# Yamaha recalls off-road vehicle after deaths



## hitechman (Feb 25, 2002)

Rhino linked to 46 fatalities, many of which were rollover accidents.

ASSOCIATED PRESS
WASHINGTON - Yamaha Motor Corp., USA has recalled about 145,000 off-highway recreational vehicles for repairs Tuesday after three models were involved in 46 deaths.

The two-passenger vehicles are designed for drivers over 16 years old with valid drivers licenses, although some reported deaths involved younger children who were passengers or who operated the vehicles against recommendations, according to the Consumer Product Safety Commission, which announced the recall.

All Rhino 450, 660 and 700 model vehicles were recalled for repairs designed to prevent accidents that resulted in 46 deaths and hundreds of injuries. The reported deaths occurred from the fall of 2003, when the vehicles were first distributed, through this year.

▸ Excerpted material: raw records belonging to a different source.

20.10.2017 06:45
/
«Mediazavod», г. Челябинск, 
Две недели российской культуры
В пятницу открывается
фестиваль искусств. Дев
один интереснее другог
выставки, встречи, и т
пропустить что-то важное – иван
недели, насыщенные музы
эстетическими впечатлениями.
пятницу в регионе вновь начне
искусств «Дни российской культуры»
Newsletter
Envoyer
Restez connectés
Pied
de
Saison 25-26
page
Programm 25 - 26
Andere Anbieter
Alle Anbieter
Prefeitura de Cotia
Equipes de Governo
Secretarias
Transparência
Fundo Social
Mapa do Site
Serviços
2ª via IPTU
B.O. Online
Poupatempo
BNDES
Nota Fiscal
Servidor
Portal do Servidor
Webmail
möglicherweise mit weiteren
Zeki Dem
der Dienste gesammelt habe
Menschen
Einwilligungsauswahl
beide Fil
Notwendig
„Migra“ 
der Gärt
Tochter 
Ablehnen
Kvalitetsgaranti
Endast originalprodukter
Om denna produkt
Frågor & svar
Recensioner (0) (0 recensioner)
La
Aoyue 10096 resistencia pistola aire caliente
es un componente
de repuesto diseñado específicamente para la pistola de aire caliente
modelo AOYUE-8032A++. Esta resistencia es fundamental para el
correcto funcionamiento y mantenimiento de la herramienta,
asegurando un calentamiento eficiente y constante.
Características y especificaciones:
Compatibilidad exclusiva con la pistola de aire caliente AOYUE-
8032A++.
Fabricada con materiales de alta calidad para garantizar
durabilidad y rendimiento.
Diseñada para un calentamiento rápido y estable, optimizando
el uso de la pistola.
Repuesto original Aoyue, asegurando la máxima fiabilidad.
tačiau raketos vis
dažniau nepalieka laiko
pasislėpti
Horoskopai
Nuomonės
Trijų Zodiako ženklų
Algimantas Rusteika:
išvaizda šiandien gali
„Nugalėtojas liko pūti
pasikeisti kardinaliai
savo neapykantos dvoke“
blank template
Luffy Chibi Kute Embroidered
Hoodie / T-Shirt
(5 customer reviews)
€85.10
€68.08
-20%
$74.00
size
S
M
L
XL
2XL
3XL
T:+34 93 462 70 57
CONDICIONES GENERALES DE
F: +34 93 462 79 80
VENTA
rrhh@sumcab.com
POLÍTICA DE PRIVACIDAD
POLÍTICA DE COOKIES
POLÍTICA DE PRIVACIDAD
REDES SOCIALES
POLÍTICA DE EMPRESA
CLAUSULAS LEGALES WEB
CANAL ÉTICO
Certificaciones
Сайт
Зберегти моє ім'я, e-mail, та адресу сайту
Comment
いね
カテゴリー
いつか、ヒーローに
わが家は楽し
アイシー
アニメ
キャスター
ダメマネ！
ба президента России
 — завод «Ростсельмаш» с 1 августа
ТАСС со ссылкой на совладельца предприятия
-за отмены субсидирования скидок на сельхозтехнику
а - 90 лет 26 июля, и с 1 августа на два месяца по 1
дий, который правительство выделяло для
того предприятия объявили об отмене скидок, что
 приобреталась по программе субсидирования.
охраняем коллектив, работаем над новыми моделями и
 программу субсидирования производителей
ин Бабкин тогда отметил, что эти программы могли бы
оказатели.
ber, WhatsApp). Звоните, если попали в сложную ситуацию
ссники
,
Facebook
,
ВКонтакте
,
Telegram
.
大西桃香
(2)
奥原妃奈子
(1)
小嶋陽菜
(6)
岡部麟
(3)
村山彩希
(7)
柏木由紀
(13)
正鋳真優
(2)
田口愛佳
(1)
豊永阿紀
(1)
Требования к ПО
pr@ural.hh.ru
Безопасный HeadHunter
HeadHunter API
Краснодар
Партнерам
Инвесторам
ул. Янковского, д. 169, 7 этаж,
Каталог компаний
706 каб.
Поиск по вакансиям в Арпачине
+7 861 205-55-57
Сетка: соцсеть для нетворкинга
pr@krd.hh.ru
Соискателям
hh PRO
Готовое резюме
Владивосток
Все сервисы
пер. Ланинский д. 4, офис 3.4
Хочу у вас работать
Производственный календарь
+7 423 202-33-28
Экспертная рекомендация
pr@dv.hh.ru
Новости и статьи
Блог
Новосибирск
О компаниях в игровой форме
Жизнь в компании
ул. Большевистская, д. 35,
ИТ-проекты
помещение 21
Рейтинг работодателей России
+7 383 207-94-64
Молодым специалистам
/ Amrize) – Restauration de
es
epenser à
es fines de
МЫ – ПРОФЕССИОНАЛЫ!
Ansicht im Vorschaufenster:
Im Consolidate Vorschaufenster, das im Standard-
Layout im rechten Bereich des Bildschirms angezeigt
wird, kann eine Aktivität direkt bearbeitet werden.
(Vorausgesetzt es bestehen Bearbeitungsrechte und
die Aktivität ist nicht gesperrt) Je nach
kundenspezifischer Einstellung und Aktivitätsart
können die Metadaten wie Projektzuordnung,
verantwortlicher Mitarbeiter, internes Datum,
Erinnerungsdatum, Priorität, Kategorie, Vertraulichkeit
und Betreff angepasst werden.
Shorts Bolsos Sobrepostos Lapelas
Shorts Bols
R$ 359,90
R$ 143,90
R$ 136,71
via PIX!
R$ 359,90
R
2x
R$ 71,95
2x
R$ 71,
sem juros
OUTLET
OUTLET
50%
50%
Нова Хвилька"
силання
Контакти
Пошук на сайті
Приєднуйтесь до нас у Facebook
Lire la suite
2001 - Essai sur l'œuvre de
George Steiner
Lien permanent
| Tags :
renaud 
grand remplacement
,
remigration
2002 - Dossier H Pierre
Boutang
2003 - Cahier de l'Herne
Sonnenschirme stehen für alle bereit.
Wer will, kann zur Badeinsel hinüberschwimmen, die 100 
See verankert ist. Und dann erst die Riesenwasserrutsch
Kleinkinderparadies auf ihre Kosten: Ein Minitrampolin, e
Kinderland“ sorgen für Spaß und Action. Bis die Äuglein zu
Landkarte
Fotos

More than two-thirds of the incidents were rollovers. According to the CPSC many of these involved turns on level ground at relatively slow speeds. A number of incidents also involved riders not wearing seat belts.

"These are incredibly large and disconcerting numbers," said Rachel Weintraub, director of product safety and senior counsel for Consumer Federation of America. "It certainly is showing an alarming pattern of deaths and injuries, which is of grave concern."

The repairs are designed to reduce rollover risk, as well as to improve handling and keep riders' limbs inside the vehicles.

"The safety of our customers drives everything we do at Yamaha and today's announcement by the CPSC about Yamaha's free repair offer ... reflects this commitment," company spokesman Van Holmes said. He added that the reported incidents represent less than 1 percent of Rhino users.

Owners of the recalled Rhino models should stop using these vehicles and call their local dealer to schedule an appointment for repairs. They can also receive a free helmet.

"I strongly encourage owners ... to get these repairs as soon as possible," CPSC acting chairwoman Nancy Nord said in a statement. "In the meantime, safety dictates not to use these vehicles until the repairs are made."

Yamaha encourages Rhino users to follow safety guidelines included in the owner's manual and on warning stickers.

Sales of these vehicles have also been suspended for repairs.

This is the first government recall of this category of recreational vehicle.

For more details, call Yamaha at 800-962-7926.

http://www.msnbc.msn.com/id/29979372/ 

Steve


----------



## Swamp Monster (Jan 11, 2002)

Wonder what the "repairs" will be be exactly. Will they add spacers and larger tires or will they widen the whole suspension system.


----------



## Scout 2 (Dec 31, 2004)

The repair will be to add Training wheels.


----------